According to VCU Health, Facts and Statistics on Youth Violence “When not accounting for race, unintentional injury (57.6%) is the leading cause of death in youth ages 10 to 24 in the United States, with homicide coming in second (20.2%). But for black youth, homicide (55.3%) continues to be the leading cause of death.”
Syracuse has a long history of challenges with youth violence. According to the Associated Press, “from 2014 through June 2017, 48 youths aged 12 to 17 in Syracuse were killed or injured in gun violence.” Information compiled by the nonprofit Gun Violence Archive identifies Syracuse rate of teen shootings “per capita is more than double those seen in the vast majority of U.S. cities with populations of 50,000 or more.”
Recent violent deaths of teens have struck a nerve in this city and triggered a statement from Syracuse Mayor Ben Walsh. In his brief message he calls attention to what we are seeing, “In Syracuse right now, we have children and families in crisis. They are living in constant trauma in circumstances made worse by the stress and disruption of the last year.” The Mayor’s statement ends by saying “We must and will do more.”

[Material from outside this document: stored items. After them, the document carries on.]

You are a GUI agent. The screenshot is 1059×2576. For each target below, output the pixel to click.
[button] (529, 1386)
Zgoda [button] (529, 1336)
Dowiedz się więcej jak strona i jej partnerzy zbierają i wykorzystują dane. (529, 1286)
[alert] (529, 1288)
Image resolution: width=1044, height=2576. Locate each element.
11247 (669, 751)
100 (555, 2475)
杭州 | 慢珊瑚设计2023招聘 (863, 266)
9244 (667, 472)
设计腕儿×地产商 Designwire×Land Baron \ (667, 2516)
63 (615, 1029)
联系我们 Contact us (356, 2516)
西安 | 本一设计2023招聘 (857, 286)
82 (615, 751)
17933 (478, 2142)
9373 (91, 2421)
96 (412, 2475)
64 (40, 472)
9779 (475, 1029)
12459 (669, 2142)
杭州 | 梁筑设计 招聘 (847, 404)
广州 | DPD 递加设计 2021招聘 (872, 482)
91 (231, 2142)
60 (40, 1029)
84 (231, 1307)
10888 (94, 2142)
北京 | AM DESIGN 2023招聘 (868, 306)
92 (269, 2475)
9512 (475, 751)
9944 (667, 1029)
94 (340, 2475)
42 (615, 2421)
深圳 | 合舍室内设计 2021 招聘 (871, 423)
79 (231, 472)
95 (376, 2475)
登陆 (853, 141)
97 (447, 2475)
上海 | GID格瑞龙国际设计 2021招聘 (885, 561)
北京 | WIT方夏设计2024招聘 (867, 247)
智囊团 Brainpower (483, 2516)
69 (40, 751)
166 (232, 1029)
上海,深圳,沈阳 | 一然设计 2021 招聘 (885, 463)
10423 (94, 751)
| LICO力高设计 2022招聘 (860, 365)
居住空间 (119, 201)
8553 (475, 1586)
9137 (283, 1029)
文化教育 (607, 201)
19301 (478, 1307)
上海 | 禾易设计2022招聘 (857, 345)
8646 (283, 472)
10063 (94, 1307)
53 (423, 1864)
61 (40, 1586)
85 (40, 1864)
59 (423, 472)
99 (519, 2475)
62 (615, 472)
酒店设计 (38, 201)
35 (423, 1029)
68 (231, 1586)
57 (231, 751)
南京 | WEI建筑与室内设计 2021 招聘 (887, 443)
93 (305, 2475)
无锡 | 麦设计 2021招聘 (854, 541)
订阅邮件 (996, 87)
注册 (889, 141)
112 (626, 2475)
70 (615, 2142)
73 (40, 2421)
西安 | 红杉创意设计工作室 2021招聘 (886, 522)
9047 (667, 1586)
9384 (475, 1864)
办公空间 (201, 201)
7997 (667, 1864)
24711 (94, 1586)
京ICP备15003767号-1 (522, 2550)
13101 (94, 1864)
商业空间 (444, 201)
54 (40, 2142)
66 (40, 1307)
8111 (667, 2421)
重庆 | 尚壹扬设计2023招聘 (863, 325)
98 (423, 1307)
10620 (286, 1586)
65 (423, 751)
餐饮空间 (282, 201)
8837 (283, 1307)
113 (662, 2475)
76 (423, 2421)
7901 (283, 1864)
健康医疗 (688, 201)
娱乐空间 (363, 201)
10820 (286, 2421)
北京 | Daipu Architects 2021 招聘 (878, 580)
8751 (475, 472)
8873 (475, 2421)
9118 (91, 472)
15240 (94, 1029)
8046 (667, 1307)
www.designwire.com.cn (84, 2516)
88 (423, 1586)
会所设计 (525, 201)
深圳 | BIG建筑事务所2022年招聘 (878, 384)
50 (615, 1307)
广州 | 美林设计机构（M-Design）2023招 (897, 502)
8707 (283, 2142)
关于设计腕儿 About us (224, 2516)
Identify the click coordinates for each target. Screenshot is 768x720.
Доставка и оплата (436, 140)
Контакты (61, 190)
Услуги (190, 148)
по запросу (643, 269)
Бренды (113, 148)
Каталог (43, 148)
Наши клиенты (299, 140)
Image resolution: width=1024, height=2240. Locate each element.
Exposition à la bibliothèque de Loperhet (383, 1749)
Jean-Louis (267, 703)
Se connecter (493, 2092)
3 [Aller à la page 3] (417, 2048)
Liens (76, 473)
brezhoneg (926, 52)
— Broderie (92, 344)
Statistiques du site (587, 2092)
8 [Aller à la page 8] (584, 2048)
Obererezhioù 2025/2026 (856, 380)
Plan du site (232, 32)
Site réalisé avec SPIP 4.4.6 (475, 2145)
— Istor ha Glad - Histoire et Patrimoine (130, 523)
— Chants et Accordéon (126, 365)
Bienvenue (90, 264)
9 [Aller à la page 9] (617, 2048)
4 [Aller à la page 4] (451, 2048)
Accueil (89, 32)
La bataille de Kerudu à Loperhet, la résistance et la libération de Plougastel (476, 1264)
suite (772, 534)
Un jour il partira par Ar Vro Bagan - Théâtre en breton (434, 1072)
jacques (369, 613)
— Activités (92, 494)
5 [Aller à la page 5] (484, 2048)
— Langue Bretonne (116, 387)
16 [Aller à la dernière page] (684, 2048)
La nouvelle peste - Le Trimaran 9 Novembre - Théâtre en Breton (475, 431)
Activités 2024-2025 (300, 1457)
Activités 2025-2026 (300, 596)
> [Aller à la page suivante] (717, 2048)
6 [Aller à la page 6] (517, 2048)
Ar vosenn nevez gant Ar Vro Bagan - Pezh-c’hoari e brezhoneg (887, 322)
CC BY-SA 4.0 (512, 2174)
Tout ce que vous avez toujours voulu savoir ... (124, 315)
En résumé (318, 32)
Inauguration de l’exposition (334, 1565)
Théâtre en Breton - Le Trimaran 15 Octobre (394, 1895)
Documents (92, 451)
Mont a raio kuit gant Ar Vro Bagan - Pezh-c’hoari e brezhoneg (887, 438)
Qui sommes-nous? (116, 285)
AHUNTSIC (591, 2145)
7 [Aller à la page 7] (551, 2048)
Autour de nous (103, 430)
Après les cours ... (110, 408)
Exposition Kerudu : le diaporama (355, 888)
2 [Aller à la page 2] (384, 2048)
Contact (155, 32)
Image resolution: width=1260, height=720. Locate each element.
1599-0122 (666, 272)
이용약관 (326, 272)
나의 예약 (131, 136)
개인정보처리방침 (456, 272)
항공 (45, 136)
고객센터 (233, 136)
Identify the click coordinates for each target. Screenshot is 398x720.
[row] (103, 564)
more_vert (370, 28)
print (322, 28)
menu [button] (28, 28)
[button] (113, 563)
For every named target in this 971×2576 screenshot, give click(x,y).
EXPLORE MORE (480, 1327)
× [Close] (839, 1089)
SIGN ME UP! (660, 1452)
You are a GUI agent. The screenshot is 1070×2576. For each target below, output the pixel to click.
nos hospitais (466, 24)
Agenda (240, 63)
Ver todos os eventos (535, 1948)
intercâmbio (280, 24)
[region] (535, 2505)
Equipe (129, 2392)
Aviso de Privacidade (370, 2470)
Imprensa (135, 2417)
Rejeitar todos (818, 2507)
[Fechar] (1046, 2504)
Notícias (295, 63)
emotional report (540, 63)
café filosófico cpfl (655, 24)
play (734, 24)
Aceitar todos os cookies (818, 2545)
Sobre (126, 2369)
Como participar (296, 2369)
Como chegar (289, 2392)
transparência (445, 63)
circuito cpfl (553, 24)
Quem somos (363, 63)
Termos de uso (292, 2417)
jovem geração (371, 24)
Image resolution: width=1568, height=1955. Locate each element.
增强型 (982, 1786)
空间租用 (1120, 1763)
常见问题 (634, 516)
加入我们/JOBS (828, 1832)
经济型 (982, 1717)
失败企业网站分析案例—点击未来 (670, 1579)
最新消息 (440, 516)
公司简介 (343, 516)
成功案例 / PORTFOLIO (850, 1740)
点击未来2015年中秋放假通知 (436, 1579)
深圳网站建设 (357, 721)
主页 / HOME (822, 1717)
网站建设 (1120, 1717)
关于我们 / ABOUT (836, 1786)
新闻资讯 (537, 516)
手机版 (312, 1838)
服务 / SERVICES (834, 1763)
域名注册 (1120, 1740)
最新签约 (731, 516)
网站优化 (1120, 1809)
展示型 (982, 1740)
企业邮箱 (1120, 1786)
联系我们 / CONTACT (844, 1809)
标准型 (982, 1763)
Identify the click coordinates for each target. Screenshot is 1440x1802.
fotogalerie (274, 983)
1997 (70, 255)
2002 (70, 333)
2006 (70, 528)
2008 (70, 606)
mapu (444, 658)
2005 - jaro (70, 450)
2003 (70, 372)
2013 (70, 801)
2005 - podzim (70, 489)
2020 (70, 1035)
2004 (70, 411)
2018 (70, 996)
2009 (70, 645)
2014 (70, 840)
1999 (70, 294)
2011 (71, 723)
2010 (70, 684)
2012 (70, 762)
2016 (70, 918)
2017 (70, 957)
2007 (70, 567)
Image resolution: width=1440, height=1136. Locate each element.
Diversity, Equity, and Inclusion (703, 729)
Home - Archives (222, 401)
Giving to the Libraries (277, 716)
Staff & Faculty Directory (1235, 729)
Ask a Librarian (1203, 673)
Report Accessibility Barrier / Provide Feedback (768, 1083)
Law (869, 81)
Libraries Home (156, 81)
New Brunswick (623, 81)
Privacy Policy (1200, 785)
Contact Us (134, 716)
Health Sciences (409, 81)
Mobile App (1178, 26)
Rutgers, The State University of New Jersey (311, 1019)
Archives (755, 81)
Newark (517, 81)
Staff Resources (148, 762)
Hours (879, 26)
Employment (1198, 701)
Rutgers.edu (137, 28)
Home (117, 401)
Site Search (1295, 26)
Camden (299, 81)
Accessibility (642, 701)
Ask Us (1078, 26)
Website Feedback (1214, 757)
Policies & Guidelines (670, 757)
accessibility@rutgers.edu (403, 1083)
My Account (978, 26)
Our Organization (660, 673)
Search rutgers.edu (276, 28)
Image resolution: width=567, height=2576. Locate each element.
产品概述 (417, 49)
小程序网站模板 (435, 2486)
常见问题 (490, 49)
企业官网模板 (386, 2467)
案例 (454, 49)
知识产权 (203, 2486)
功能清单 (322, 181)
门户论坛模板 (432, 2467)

Statement by Syracuse Mayor Ben Walsh:
“In recent days, we have lost two teenagers to acts of violence involving other teens. Tonight, the victim was a 13 year old girl. This weekend, we lost a 15 year old boy. My prayers are with the victims and their families, as well as all of those touched by these tragedies.
In Syracuse right now, we have children and families in crisis. They are living in constant trauma in circumstances made worse by the stress and disruption of the last year. As a community, we need to give them refuge. We need to teach our children to value their own lives and the lives of others. We need to show them they are cared for in our homes, schools, community centers, places of worship and even in our streets. The City and the Syracuse Police are working closely with our community partners to protect and support our youth. We must and will do more.”